After returning to Finland, Rauni walked determinedly to the Aurinkomatkat office and asked for a job. A couple of winters were spent in the office and a couple of summers as a tour guide in the warmth of Dubrovnik. In total, Rauni spent nine years guiding in different parts of Europe. After the sunshine trips, Rauni's career path continued in the travel industry and he continued to work for a different travel agency, where he worked for more than 30 years until his retirement. 

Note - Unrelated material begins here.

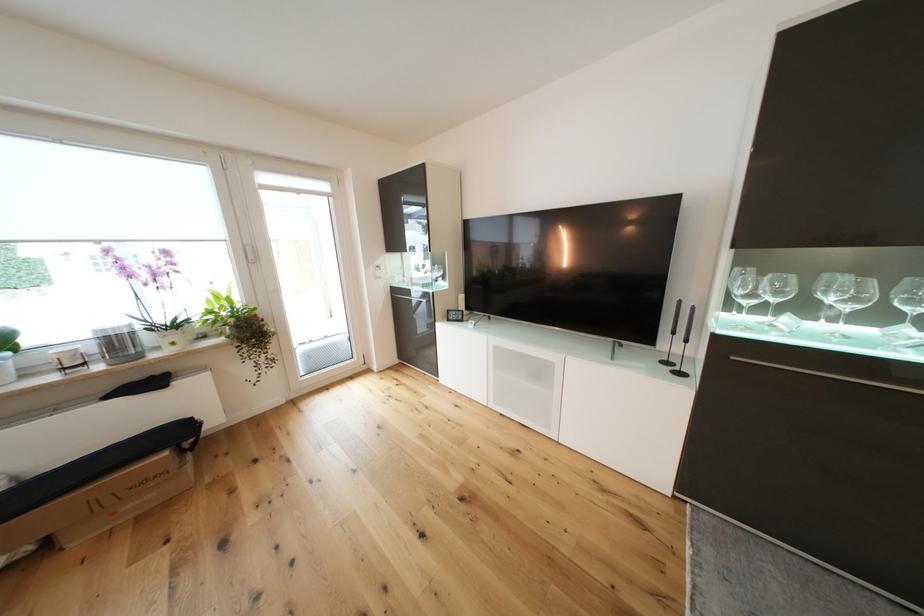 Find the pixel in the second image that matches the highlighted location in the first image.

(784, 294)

From retirement to a light entrepreneur.

Since 2014, Vesterinen has been telling stories as a Helsinki guide at various locations in the capital, such as Oodi, the Olympic Stadium and Winter Garden. Initially, she considered setting up a business, but a paper war slowed her down. Fortunately, one day the word "light entrepreneurship" came up in the conversations of colleagues and here we are as a light entrepreneur ourselves. The billing service of choice was Truster and price was a big factor.

Now Rauni uses her time more wisely and has more time to focus on Helsinki Guides. Vesterinen has served as secretary, vice-president and all-around planer in the association. Even though there were no guides during the korona, the association worked and the meetings remained remote. "During Korona, especially in the summer of 2020, the guiding activities were at a complete standstill. We were expecting a good season, but the wait was cut short like a chicken flight," says Rauni.

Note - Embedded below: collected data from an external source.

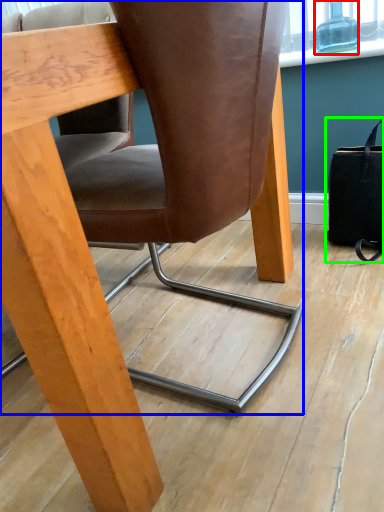 Question: Which is farther away from bottle (highlighted by a red box)? chair (highlighted by a blue box) or handbag (highlighted by a green box)?

Choices:
 (A) chair
 (B) handbag

Answer: (A) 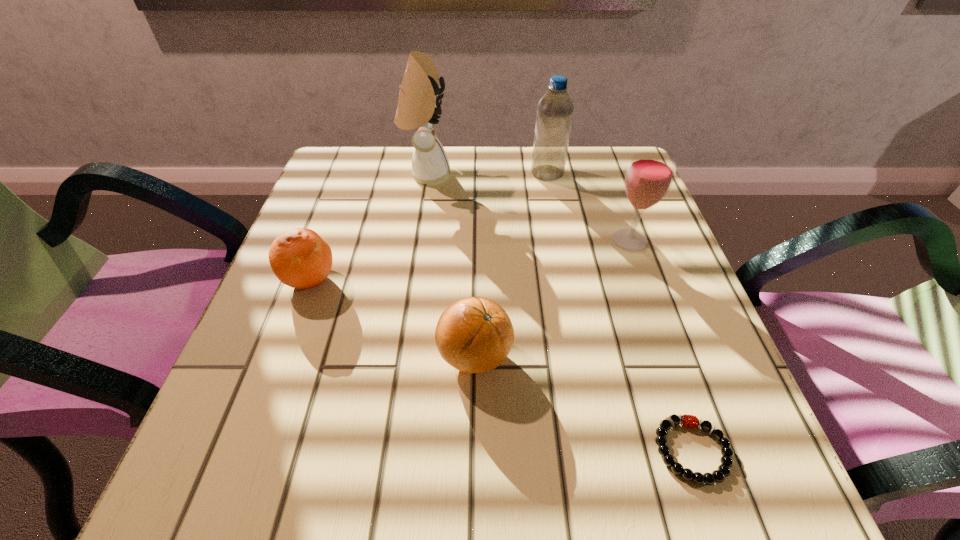 This screenshot has height=540, width=960. Find the location of `object that is at the near edge`. object that is at the near edge is located at coordinates (689, 421).

The height and width of the screenshot is (540, 960). Find the location of `object that is at the left edge`. object that is at the left edge is located at coordinates (300, 258).

Locate an element on the screen. The image size is (960, 540). wineglass positioned at the right edge is located at coordinates (649, 176).

The height and width of the screenshot is (540, 960). What are the coordinates of `bracelet positioned at the right edge` in the screenshot? It's located at (689, 421).

In order to click on object that is positioned at the near right corner in this screenshot , I will do `click(689, 421)`.

This screenshot has height=540, width=960. I want to click on vacant space at the far edge of the desktop, so click(540, 201).

Locate an element on the screen. Image resolution: width=960 pixels, height=540 pixels. blank area at the near edge is located at coordinates (502, 463).

I want to click on free space at the right edge of the desktop, so click(653, 300).

You are a GUI agent. You are given a task and a screenshot of the screen. Output one action in this format:
    pyautogui.click(x=<x>, y=<y>)
    Task: Click on the vacant space at the far left corner of the desktop
    The width and height of the screenshot is (960, 540).
    Given the screenshot: What is the action you would take?
    point(343,163)

This screenshot has width=960, height=540. In the image, there is a desktop. What are the coordinates of `blank space at the near left corner` in the screenshot? It's located at (245, 442).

After Korona, the guides were able to get back on their feet and restart their operations, until war struck in early 2022 and had a huge impact on
cruises from St Petersburg. Cruises stopped completely and this caused the absence of many thousands of customers.

The toughest times are starting to be behind us, but for cruises it is still quite modest. Rauni is busy running 1-3 hour guided tours around Helsinki. Working days are different and inspiring from day to day. The guided tours bring new perspectives to both the guide and the tour participant.

The Töölönlahti bay is full of meaningful symbolism. 

Töölönlahti is one of Raun's favourite places. It says a lot about Finnish culture and is a central location for many events. Töölönlahti has a lot of symbolism. The Oodi, the Opera, Kiasma and the House of Music are symbols of culture, the Sanomatalo of freedom of expression and the Eduskuntatalo of democracy. Töölönlahti is also a reminder of history, both dark and light. "The 1952 Olympic Stadium carries great significance. The Olympics served as a watershed, when the hard experiences of war were put on the back burner and people began to look towards a brighter future," concludes Rauni. This and many other interesting perspectives are provided by our lightweight entrepreneur Rauni as a Helsinki tourist guide.